**Required action:**
All of the data is to be printed again exactly as it appears.

Segment Start: Information provided

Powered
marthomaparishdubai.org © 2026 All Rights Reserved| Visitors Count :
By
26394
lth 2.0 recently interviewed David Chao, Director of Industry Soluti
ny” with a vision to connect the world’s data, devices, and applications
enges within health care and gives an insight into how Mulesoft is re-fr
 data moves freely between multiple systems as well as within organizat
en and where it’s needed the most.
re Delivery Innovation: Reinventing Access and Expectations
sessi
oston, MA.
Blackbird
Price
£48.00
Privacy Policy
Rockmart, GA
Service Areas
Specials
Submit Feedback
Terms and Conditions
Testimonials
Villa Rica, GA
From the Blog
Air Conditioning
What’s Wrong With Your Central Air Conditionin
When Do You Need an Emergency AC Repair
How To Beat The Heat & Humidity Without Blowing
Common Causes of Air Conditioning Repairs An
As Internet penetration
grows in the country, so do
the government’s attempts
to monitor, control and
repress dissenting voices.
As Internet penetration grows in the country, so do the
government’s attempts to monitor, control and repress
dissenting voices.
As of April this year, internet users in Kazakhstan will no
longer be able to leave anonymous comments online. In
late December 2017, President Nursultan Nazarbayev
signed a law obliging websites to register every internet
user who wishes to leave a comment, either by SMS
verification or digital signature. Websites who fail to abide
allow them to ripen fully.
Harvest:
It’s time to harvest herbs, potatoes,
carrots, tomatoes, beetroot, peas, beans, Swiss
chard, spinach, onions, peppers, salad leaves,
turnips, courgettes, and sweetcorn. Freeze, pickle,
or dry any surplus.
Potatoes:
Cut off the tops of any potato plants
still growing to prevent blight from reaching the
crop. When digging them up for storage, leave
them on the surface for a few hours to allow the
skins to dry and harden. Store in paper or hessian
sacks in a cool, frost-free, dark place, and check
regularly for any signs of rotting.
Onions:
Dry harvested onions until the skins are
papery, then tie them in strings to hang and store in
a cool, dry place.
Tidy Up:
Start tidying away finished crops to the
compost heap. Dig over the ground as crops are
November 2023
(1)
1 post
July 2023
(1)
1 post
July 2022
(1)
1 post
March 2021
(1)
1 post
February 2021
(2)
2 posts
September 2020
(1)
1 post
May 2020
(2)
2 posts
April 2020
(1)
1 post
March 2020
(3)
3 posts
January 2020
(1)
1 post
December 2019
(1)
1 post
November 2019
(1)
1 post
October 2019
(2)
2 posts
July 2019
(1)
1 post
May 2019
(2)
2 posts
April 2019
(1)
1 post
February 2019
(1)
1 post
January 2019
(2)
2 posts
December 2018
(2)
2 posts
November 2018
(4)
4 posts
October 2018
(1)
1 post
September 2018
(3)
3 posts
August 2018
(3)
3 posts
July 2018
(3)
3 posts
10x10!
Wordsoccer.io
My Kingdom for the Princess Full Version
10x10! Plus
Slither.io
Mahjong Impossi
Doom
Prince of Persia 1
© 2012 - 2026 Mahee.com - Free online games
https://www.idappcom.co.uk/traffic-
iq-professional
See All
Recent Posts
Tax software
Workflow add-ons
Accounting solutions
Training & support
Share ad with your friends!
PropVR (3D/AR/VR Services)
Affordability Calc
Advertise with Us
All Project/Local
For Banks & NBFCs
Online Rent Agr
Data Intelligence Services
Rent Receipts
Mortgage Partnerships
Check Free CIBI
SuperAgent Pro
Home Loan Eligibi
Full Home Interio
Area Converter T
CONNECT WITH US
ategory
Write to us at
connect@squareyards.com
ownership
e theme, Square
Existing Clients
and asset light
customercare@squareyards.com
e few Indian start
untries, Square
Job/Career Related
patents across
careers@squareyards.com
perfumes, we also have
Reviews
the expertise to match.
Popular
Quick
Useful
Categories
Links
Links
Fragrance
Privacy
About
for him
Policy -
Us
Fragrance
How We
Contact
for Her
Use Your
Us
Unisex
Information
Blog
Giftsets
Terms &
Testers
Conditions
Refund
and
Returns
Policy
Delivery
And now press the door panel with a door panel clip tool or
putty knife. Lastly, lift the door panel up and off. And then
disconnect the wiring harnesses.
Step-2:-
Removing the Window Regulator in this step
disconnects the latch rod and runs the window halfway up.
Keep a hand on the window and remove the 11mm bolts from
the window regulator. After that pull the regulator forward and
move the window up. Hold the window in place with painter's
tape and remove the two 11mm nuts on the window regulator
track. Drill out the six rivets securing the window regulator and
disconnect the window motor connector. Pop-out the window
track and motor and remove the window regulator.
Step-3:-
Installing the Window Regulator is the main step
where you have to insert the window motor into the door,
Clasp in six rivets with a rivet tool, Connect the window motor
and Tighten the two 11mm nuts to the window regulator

Segment End: Information provided

**Exercise response:**
Powered
marthomaparishdubai.org © 2026 All Rights Reserved| Visitors Count :
By
26394
lth 2.0 recently interviewed David Chao, Director of Industry Soluti
ny” with a vision to connect the world’s data, devices, and applications
enges within health care and gives an insight into how Mulesoft is re-fr
 data moves freely between multiple systems as well as within organizat
en and where it’s needed the most.
re Delivery Innovation: Reinventing Access and Expectations
sessi
oston, MA.
Blackbird
Price
£48.00
Privacy Policy
Rockmart, GA
Service Areas
Specials
Submit Feedback
Terms and Conditions
Testimonials
Villa Rica, GA
From the Blog
Air Conditioning
What’s Wrong With Your Central Air Conditionin
When Do You Need an Emergency AC Repair
How To Beat The Heat & Humidity Without Blowing
Common Causes of Air Conditioning Repairs An
As Internet penetration
grows in the country, so do
the government’s attempts
to monitor, control and
repress dissenting voices.
As Internet penetration grows in the country, so do the
government’s attempts to monitor, control and repress
dissenting voices.
As of April this year, internet users in Kazakhstan will no
longer be able to leave anonymous comments online. In
late December 2017, President Nursultan Nazarbayev
signed a law obliging websites to register every internet
user who wishes to leave a comment, either by SMS
verification or digital signature. Websites who fail to abide
allow them to ripen fully.
Harvest:
It’s time to harvest herbs, potatoes,
carrots, tomatoes, beetroot, peas, beans, Swiss
chard, spinach, onions, peppers, salad leaves,
turnips, courgettes, and sweetcorn. Freeze, pickle,
or dry any surplus.
Potatoes:
Cut off the tops of any potato plants
still growing to prevent blight from reaching the
crop. When digging them up for storage, leave
them on the surface for a few hours to allow the
skins to dry and harden. Store in paper or hessian
sacks in a cool, frost-free, dark place, and check
regularly for any signs of rotting.
Onions:
Dry harvested onions until the skins are
papery, then tie them in strings to hang and store in
a cool, dry place.
Tidy Up:
Start tidying away finished crops to the
compost heap. Dig over the ground as crops are
November 2023
(1)
1 post
July 2023
(1)
1 post
July 2022
(1)
1 post
March 2021
(1)
1 post
February 2021
(2)
2 posts
September 2020
(1)
1 post
May 2020
(2)
2 posts
April 2020
(1)
1 post
March 2020
(3)
3 posts
January 2020
(1)
1 post
December 2019
(1)
1 post
November 2019
(1)
1 post
October 2019
(2)
2 posts
July 2019
(1)
1 post
May 2019
(2)
2 posts
April 2019
(1)
1 post
February 2019
(1)
1 post
January 2019
(2)
2 posts
December 2018
(2)
2 posts
November 2018
(4)
4 posts
October 2018
(1)
1 post
September 2018
(3)
3 posts
August 2018
(3)
3 posts
July 2018
(3)
3 posts
10x10!
Wordsoccer.io
My Kingdom for the Princess Full Version
10x10! Plus
Slither.io
Mahjong Impossi
Doom
Prince of Persia 1
© 2012 - 2026 Mahee.com - Free online games
https://www.idappcom.co.uk/traffic-
iq-professional
See All
Recent Posts
Tax software
Workflow add-ons
Accounting solutions
Training & support
Share ad with your friends!
PropVR (3D/AR/VR Services)
Affordability Calc
Advertise with Us
All Project/Local
For Banks & NBFCs
Online Rent Agr
Data Intelligence Services
Rent Receipts
Mortgage Partnerships
Check Free CIBI
SuperAgent Pro
Home Loan Eligibi
Full Home Interio
Area Converter T
CONNECT WITH US
ategory
Write to us at
connect@squareyards.com
ownership
e theme, Square
Existing Clients
and asset light
customercare@squareyards.com
e few Indian start
untries, Square
Job/Career Related
patents across
careers@squareyards.com
perfumes, we also have
Reviews
the expertise to match.
Popular
Quick
Useful
Categories
Links
Links
Fragrance
Privacy
About
for him
Policy -
Us
Fragrance
How We
Contact
for Her
Use Your
Us
Unisex
Information
Blog
Giftsets
Terms &
Testers
Conditions
Refund
and
Returns
Policy
Delivery
And now press the door panel with a door panel clip tool or
putty knife. Lastly, lift the door panel up and off. And then
disconnect the wiring harnesses.
Step-2:-
Removing the Window Regulator in this step
disconnects the latch rod and runs the window halfway up.
Keep a hand on the window and remove the 11mm bolts from
the window regulator. After that pull the regulator forward and
move the window up. Hold the window in place with painter's
tape and remove the two 11mm nuts on the window regulator
track. Drill out the six rivets securing the window regulator and
disconnect the window motor connector. Pop-out the window
track and motor and remove the window regulator.
Step-3:-
Installing the Window Regulator is the main step
where you have to insert the window motor into the door,
Clasp in six rivets with a rivet tool, Connect the window motor
and Tighten the two 11mm nuts to the window regulator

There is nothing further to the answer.